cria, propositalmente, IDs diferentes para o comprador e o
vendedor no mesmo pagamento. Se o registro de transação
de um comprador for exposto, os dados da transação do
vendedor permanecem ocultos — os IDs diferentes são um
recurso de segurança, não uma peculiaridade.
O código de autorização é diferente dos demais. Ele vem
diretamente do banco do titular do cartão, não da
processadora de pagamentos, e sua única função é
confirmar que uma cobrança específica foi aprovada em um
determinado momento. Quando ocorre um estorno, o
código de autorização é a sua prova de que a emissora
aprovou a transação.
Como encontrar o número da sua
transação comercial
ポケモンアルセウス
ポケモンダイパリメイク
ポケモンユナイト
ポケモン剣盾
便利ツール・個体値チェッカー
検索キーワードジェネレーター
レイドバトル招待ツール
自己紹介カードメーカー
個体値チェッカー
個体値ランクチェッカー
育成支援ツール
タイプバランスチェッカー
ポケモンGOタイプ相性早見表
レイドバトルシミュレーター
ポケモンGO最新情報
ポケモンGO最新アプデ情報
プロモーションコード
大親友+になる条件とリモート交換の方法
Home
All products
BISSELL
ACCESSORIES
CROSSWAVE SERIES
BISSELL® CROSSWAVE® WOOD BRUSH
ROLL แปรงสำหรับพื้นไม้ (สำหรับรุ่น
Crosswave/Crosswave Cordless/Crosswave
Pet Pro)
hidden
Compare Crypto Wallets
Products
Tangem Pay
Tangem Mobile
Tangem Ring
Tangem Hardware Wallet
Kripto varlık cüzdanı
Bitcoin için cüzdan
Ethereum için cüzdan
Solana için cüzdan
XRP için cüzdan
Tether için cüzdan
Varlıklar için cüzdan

---

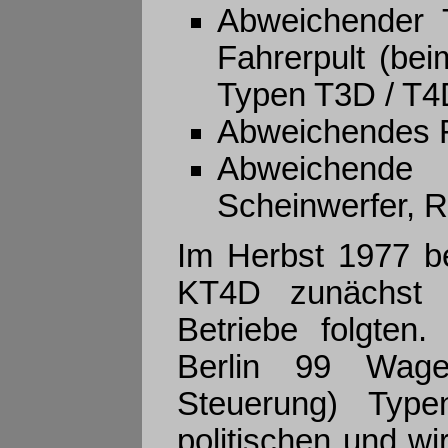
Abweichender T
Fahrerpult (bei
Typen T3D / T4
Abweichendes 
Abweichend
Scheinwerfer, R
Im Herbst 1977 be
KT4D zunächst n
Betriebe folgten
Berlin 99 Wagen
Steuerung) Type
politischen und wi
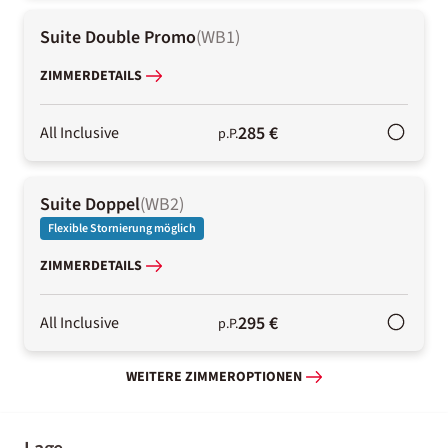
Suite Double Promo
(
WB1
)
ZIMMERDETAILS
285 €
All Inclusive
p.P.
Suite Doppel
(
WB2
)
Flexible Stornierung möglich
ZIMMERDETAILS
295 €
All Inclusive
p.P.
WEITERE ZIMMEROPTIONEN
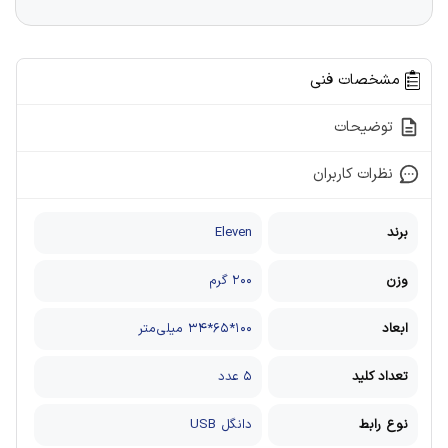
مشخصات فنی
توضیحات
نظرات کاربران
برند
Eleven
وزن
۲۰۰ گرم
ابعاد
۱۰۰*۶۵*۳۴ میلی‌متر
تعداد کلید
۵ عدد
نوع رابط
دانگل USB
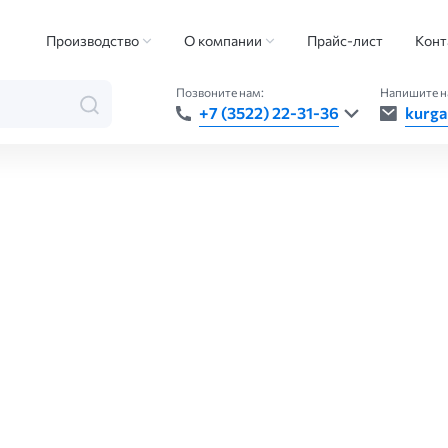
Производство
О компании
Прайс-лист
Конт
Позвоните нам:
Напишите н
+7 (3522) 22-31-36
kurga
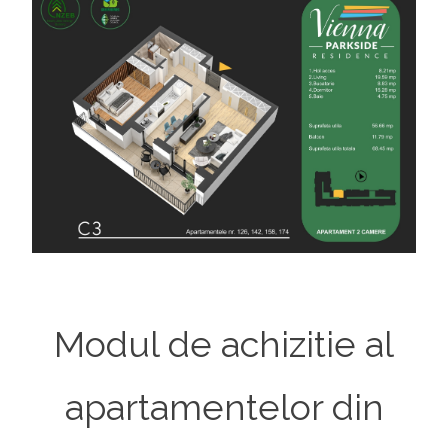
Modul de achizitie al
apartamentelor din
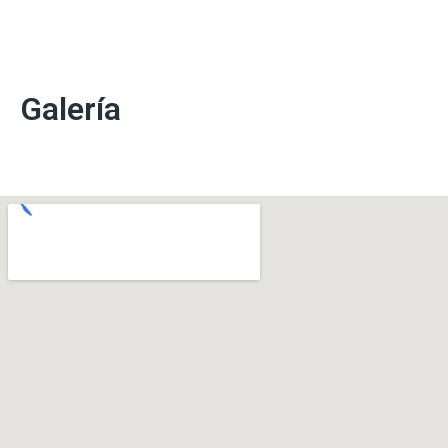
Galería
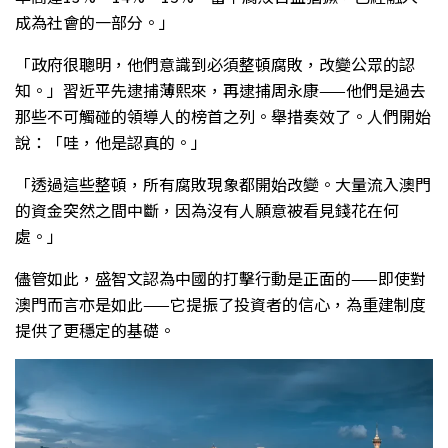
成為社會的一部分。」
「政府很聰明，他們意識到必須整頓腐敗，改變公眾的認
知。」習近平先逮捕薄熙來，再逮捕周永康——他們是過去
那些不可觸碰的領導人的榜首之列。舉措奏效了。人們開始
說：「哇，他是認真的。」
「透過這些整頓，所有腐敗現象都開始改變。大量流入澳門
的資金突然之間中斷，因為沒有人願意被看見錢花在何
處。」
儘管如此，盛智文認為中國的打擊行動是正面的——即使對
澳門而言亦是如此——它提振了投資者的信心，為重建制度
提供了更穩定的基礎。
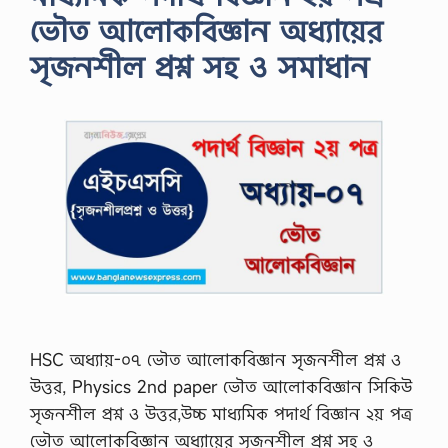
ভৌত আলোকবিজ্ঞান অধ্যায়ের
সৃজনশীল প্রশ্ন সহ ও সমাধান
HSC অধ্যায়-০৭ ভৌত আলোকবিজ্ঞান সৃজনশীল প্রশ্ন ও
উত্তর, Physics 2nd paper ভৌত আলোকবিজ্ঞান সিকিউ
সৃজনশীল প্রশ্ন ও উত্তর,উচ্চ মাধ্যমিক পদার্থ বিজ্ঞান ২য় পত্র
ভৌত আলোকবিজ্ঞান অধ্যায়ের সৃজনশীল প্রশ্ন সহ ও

EXERCISE DESCRIPTION: Starting at the line that contains "CROSSWAVE SERIES" and stopping after the line that contains "Varlıklar için cüzdan", write out every line exactly as it appears above, and no other line.

TASK SOLUTION:
CROSSWAVE SERIES
BISSELL® CROSSWAVE® WOOD BRUSH
ROLL แปรงสำหรับพื้นไม้ (สำหรับรุ่น
Crosswave/Crosswave Cordless/Crosswave
Pet Pro)
hidden
Compare Crypto Wallets
Products
Tangem Pay
Tangem Mobile
Tangem Ring
Tangem Hardware Wallet
Kripto varlık cüzdanı
Bitcoin için cüzdan
Ethereum için cüzdan
Solana için cüzdan
XRP için cüzdan
Tether için cüzdan
Varlıklar için cüzdan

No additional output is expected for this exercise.